Levi Garraway, MD, Roche's Chief Medical Officer and Head of Global Product Development, said: "These results show the potential of faricimab as a novel drug that can extend the treatment interval for patients with neovascular age-related macular degeneration (nAMD). We Now we have seen positive and consistent results in nAMD and diabetic macular edema (DME) in 4 phase III studies of faricimab. We look forward to submitting these data to global regulatory agencies so that this promising The treatment plan to the patient."

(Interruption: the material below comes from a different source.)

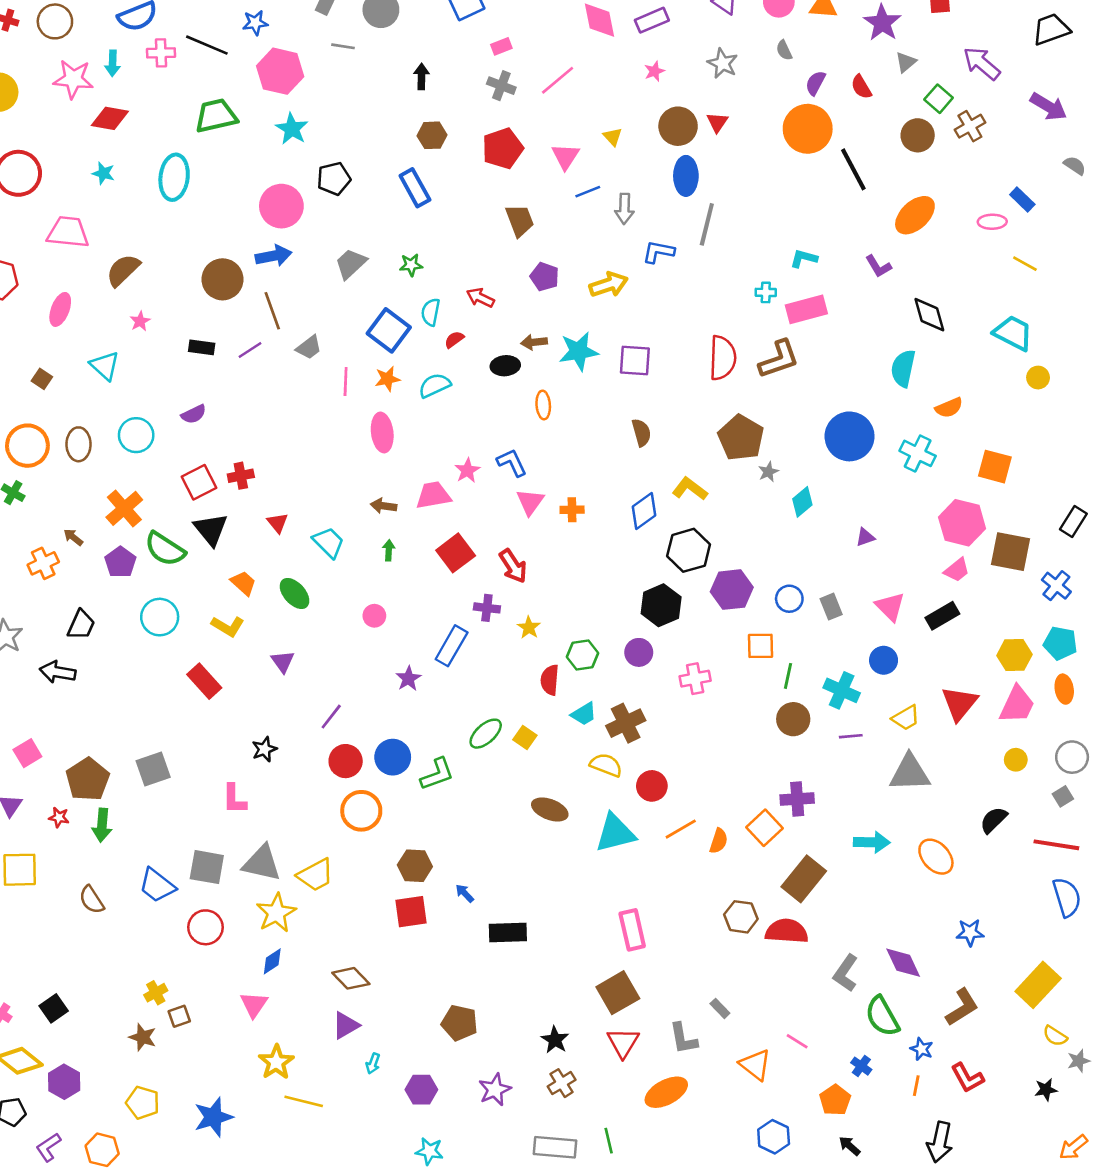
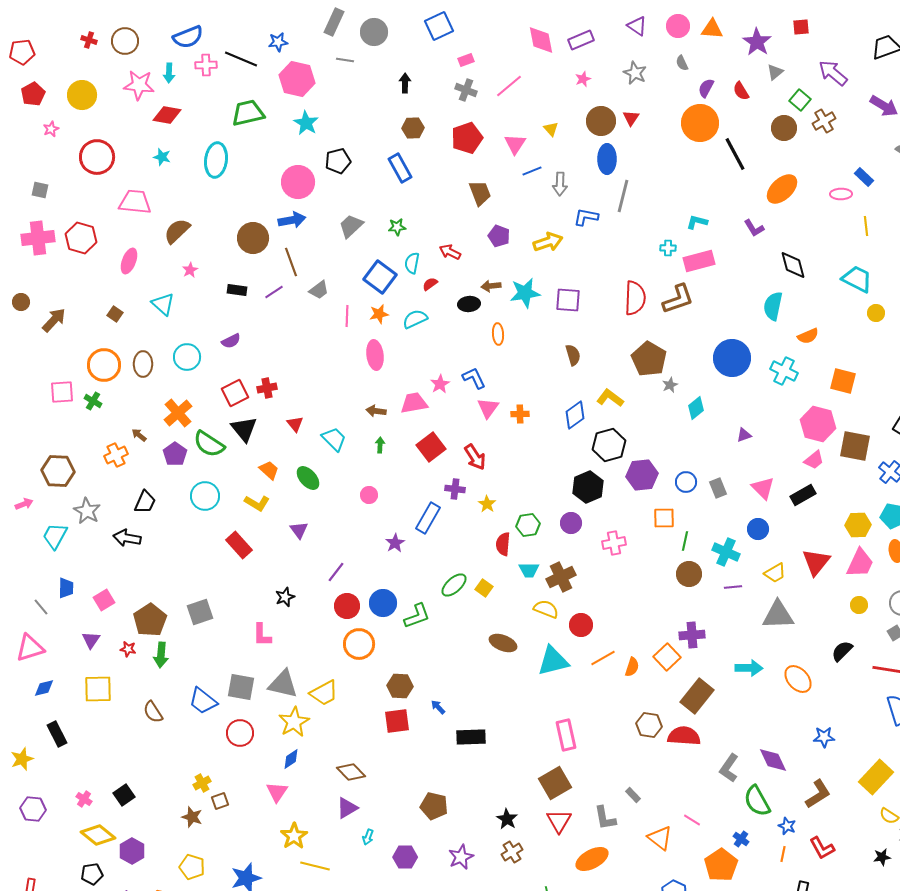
yellow line: (1025, 264) -> (866, 226), turned 54
cyan trapezoid: (584, 714) -> (529, 570), turned 30
orange pentagon: (835, 1100) -> (721, 865), size x1.4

In the world, there are an estimated 21 million patients with DME, which is an estimated 21 million people worldwide suffering from dimethyl ether, which is the primary cause of vision loss among working-age adults. Although anti-vascular endothelial growth factor (VEGF) single-agent injections significantly reduce vision loss in DME patients, the treatment burden associated with frequent eye injections and doctor visits may lead to insufficient treatment and may lead to suboptimal vision results . It has been nearly a decade since a drug with a new mechanism of action was approved to treat DME.
In the 2 phase 3 studies (YOSEMITE, RHINE) announced in December 2020, each study has 3 treatment groups, and patients are randomly assigned to receive faricimab or Eylea at a fixed 8-week interval dosing regimen (dosing once every 8 weeks) ), or receive a 16-week personalized interval dosing regimen of faricimab (dosing once every 16 weeks).
The results showed that both studies reached the primary endpoints: faricimab was administered once every 8 weeks and the personalized dosing interval of up to 16 weeks, compared with Eylea once every 8 weeks, showed improved vision Non-inferiority. In terms of a secondary endpoint, in the two studies, more than half of the patients in the faricimab personalized administration group maintained a 16-week interval between treatments in the first year. It is worth mentioning that this is the first time an investigational drug has achieved this level of durability in a Phase 3 study conducted in DME patients. In 2 studies, faricimab was well tolerated and no new safety signals were found.